The ability to qualify for a mortgage is largely dependant on ones credit rating and Peter warned this an element not be overlooked: “Credit card debt and personal loans can hinder your ability to get favourable rates or potentially scupper your chances of securing a mortgage deal altogether. Always remember, the banks will examine these overheads when they make an assessment of the risk associated with lending you money.

“It’s therefore important not to rush into an application until these issues have been reduced or resolved altogether, getting a mortgage is a big financial commitment, so make sure you’ve put yourself in the best position possible.”

The importance of proof of income

It is well known that banks and lenders examine income in assessing a mortgage applicant but many may not be aware of how coronavirus has impacted this.

While the Government has encouraged struggling workers and savers to utilise their various support schemes, it should be remembered that lenders have kept their eye on this: “It’s common practice for lenders to ask to see proof of income, so make sure you have this to hand.

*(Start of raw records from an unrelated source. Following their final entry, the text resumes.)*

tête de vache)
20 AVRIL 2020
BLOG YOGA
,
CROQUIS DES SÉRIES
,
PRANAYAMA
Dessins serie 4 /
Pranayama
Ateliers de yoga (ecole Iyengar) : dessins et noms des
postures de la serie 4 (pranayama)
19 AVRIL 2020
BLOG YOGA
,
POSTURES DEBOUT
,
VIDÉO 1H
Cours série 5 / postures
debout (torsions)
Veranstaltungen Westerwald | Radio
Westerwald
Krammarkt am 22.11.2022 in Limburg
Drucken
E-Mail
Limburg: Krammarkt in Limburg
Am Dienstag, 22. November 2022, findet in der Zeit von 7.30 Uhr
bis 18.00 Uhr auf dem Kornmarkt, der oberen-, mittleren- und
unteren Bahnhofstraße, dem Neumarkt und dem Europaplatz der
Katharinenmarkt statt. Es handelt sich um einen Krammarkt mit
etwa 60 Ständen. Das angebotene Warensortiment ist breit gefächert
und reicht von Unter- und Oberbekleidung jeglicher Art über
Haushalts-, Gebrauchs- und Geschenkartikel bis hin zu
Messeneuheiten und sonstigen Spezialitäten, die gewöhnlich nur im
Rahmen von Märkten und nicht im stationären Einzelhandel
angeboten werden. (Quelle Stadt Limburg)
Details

If you’re self-employed, you will probably need at least two years of company accounts as well as evidence of personal tax returns.

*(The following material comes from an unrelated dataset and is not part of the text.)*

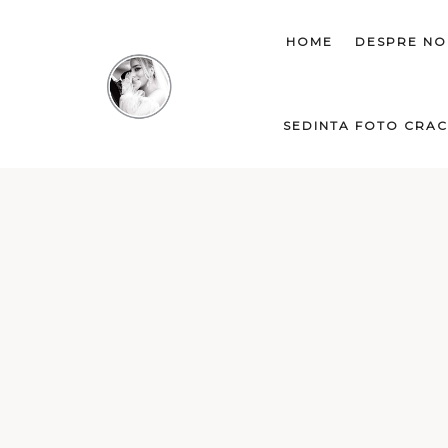
HOME
DESPRE NO
SEDINTA FOTO CRAC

“Due to the pandemic, many lenders now require three months’ worth of business bank accounts statements, to ensure that the business is in good shape. It is important to provide this as early as possible as brokers will need to be made aware of any financial support or grants your business has needed, such as the Self-Employment Income Support Scheme (SEISS) and Bounce Back Loans.

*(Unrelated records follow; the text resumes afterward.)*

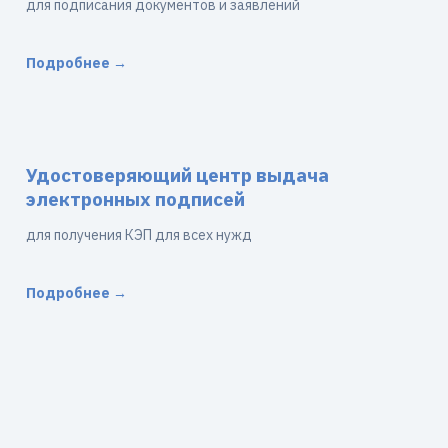
для подписания документов и заявлений
Подробнее →
Удостоверяющий центр выдача
электронных подписей
для получения КЭП для всех нужд
Подробнее →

“If you’re employed by a company then you’ll need three months of wage slips and any evidence of bonuses and supplementary income. Don’t wait to be asked for these vital pieces of paperwork, get them in order before you begin the application process.

“Again, it is important to let your broker know about any financial support you may have recently had, or are still receiving, such as any Furlough arrangements that may be in place, as this will have a major impact on which lender will be recommended.”

The importance of providing documents via a secure upload and the need to apply via video and phone calls

Among the biggest changes seen include the physicality of applying for mortgages, with face-to-face meetings seeming like a distant memory.

Peter concluded by urging applicants to get used to this, at least for the time being, and get up to speed with the new processes involved: “The days of walking into the local solicitors, bank or building society are over, at least for the foreseeable future.

“You need to be prepared to make arrangements, discuss specifics and plan the application and move via online video calls or phone calls. Make sure you have the necessary systems in place to do this, and download the relevant apps and user accounts to enable yourself to be easily accessible online.

“Paper-based documents are increasingly a thing of the past, so be prepared to upload and share confidential information about your personal financial circumstances online. To protect your personal and sensitive documents, often, brokers and banks will ask that you do this using their secure-upload portals, so ensure you have.”